Reputation: 16656
I have in class around 100 Regex
calls, every call cover different type of data in text protocol, but i have many files and based on analytics regex
took 88% of execution of my code.
Many this type of code:
{
Match m_said = Regex.Match(line, @"(.*) said,", RegexOptions.IgnoreCase);
if (m_said.Success)
{
string playername = ma.Groups[1].Value;
// some action
return true;
}
}
{
Match ma = Regex.Match(line, @"(.*) is connected", RegexOptions.IgnoreCase);
if (ma.Success)
{
string playername = ma.Groups[1].Value;
// some action
return true;
}
}
{
Match ma = Regex.Match(line, @"(.*): brings in for (.*)", RegexOptions.IgnoreCase);
if (ma.Success)
{
string playername = ma.Groups[1].Value;
long amount = Detect_Value(ma.Groups[2].Value, line);
// some action
return true;
}
}
Is any way to replace Regex
with some other faster solution?
Upvotes: 7
Views: 9247
Reputation: 5851
I don't know if you can re-use the expressions, or if the method is called multiple times, but if so you should precompile your regular expressions. Try this:
private static readonly Regex xmlRegex = new Regex("YOUR EXPRESSION", RegexOptions.Compiled);
In your sample, each time the method is used it 'compiles' the expression, but this is unneccesary as the expression is a const. Now it is precompiled this compiled only once. Disadvantage is that the first time you access the expression, it is a bit slower.
Upvotes: 2
Reputation: 336468
Aside from precompiling your regex, you could gain (probably much more) performance benefits by writing a more precise regex. In this respect, .*
is almost always a bad choice:
(.*) is connected
means: First match the entire string (that's the .*
part), then backtrack one character at a time until it's possible to match is connected
.
Now unless the string is very short or is connected
appears very close to the end of the string, that's a lot of backtracking which costs time.
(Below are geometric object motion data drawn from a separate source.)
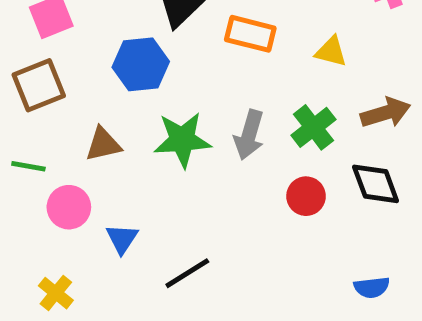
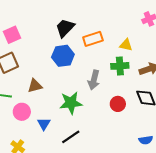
orange rectangle: (250, 34) -> (93, 39), turned -30
blue hexagon: (141, 64) -> (63, 56), moved
green cross: (313, 127) -> (120, 66), moved, turned 36
green star: (182, 140) -> (71, 103), moved

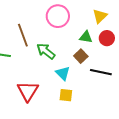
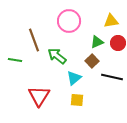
yellow triangle: (100, 16) -> (111, 21), turned 35
green triangle: (86, 37) -> (97, 42), turned -32
cyan triangle: (63, 73) -> (74, 78), turned 35

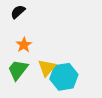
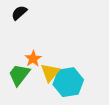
orange star: (24, 45) -> (33, 59), moved

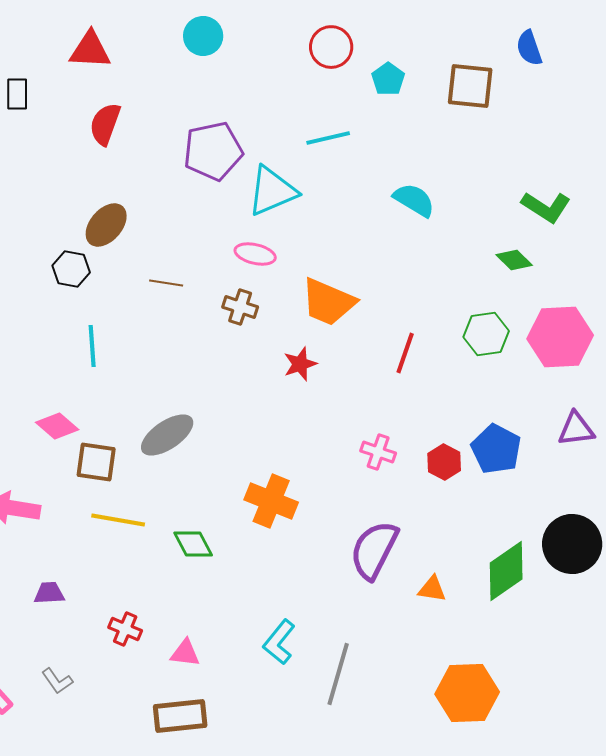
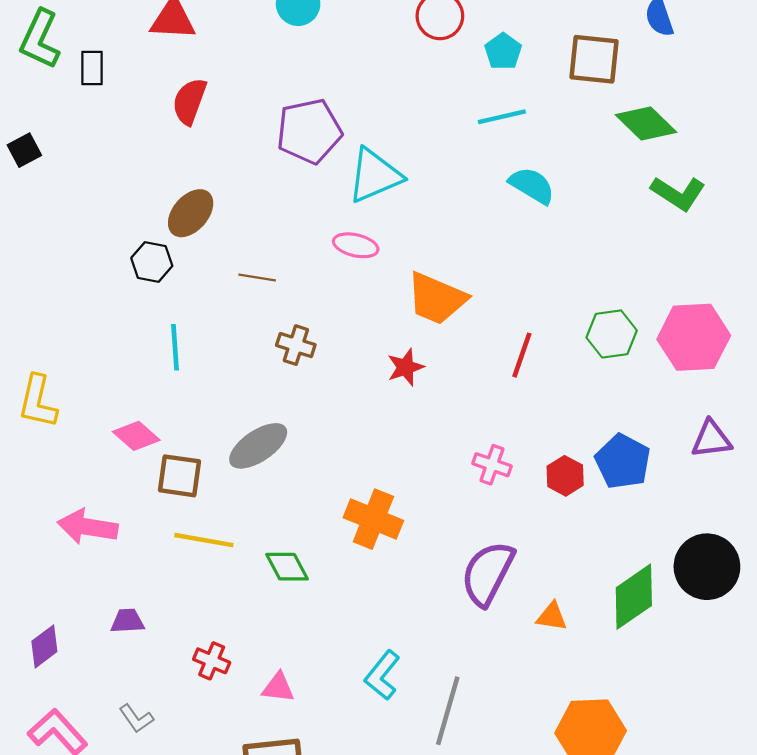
cyan line: (328, 138) -> (502, 117), moved
green diamond: (514, 260) -> (646, 123), moved, size x1.5
brown cross: (240, 307) -> (296, 345), moved

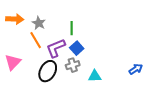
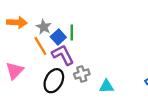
green line: (72, 28) -> (72, 33), moved
purple L-shape: (56, 48) -> (63, 55), turned 85
blue square: (77, 48) -> (58, 37), moved

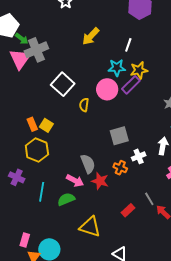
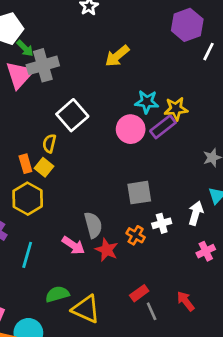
white line: (128, 45) -> (209, 52), moved
yellow semicircle: (84, 105) -> (49, 143), moved
green semicircle: (66, 199) -> (57, 294), moved
gray line: (149, 199) -> (152, 311), moved

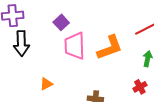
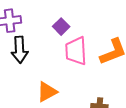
orange triangle: (46, 84) -> (47, 92), size x1.5

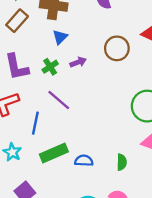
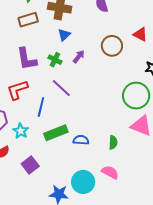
brown rectangle: (17, 21) -> (28, 20), turned 30
purple arrow: (78, 62) -> (79, 57), turned -32
green cross: (50, 67) -> (55, 60), turned -32

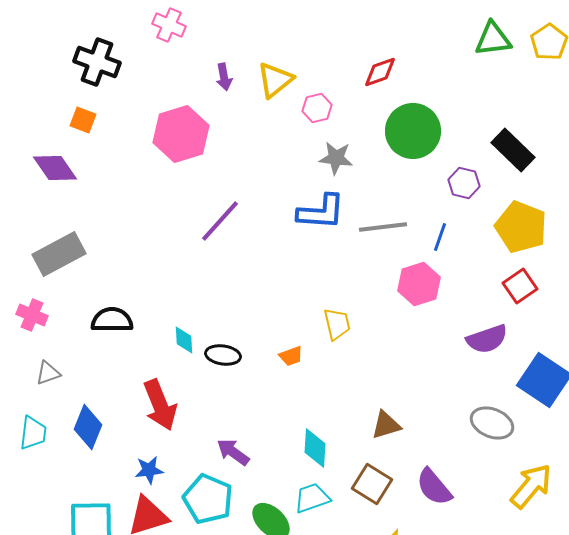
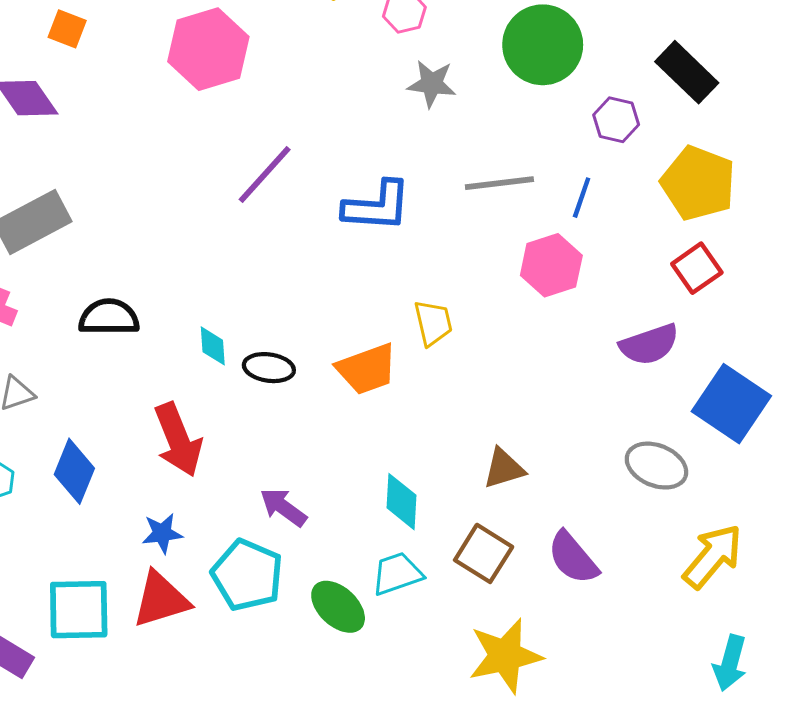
blue L-shape: (321, 212) -> (377, 206), moved
orange trapezoid: (291, 356) -> (367, 369), size x1.8

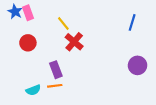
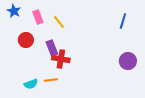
pink rectangle: (28, 13) -> (38, 17), moved
red cross: (74, 42) -> (61, 59), moved, turned -30
purple rectangle: (56, 70) -> (52, 48), moved

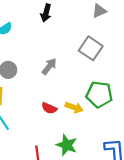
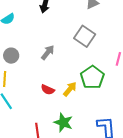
green pentagon: (99, 94) -> (92, 77), turned 30
yellow arrow: (74, 107) -> (70, 89), turned -70

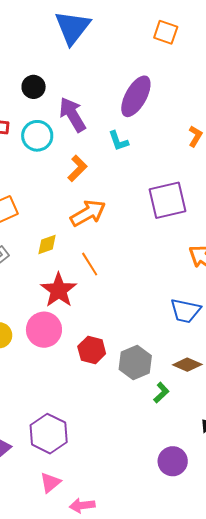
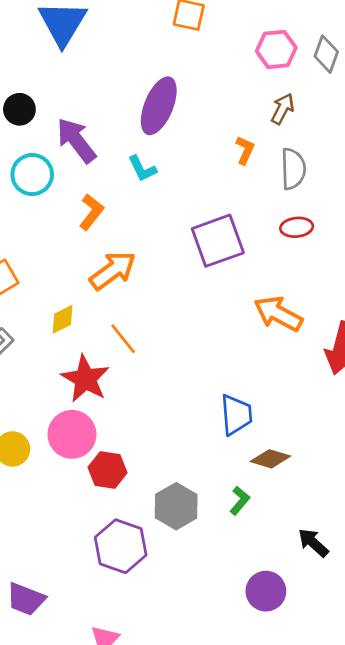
blue trapezoid: (185, 311) -> (236, 415), moved, turned -100
red hexagon: (92, 350) -> (108, 470), moved
gray hexagon: (135, 362) -> (176, 506), moved
purple hexagon: (49, 434) -> (121, 546), moved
So if you can refine what an allowed match is, you can improve performance.
For example, if only alphanumeric characters are allowed, then (\w+) is connected
will be good. If it's any kind of non-whitespace characters, then use (\S+) is connected
. Etc., depending on the rules for a valid match.
In your concrete example, you don't appear to be doing anything with the captured match, so you could even drop regex altogether and just look for a fixed substring. Which method will be the fastest in the end depends a lot on your actual input and requirements.
Upvotes: 4
Reputation: 11465
For regexps that are tested in loop, it is often faster to precompile them outside of the loop and just test them inside of the loop.
You need to declare the different regexps first with their respective patterns and only call the Match()
with the text to test in a second step.
Upvotes: 8
Reputation: 3624
I know Regex can do a lot of things but here is a benchmark with Regex vs char.Split vs string.split
http://www.dotnetperls.com/split in the Benchmarks section
Upvotes: 1
Reputation: 10316
You could try compiling the Regex beforehand or consider combining all the individual Regex expressions into one (monster) Regex:
Match m_said = Regex.Match(line,
@"(.*) (said|(is connected)|...|...),",
RegexOptions.IgnoreCase);
You can then test the second capturing group to determine which type of match occurred.
Upvotes: 1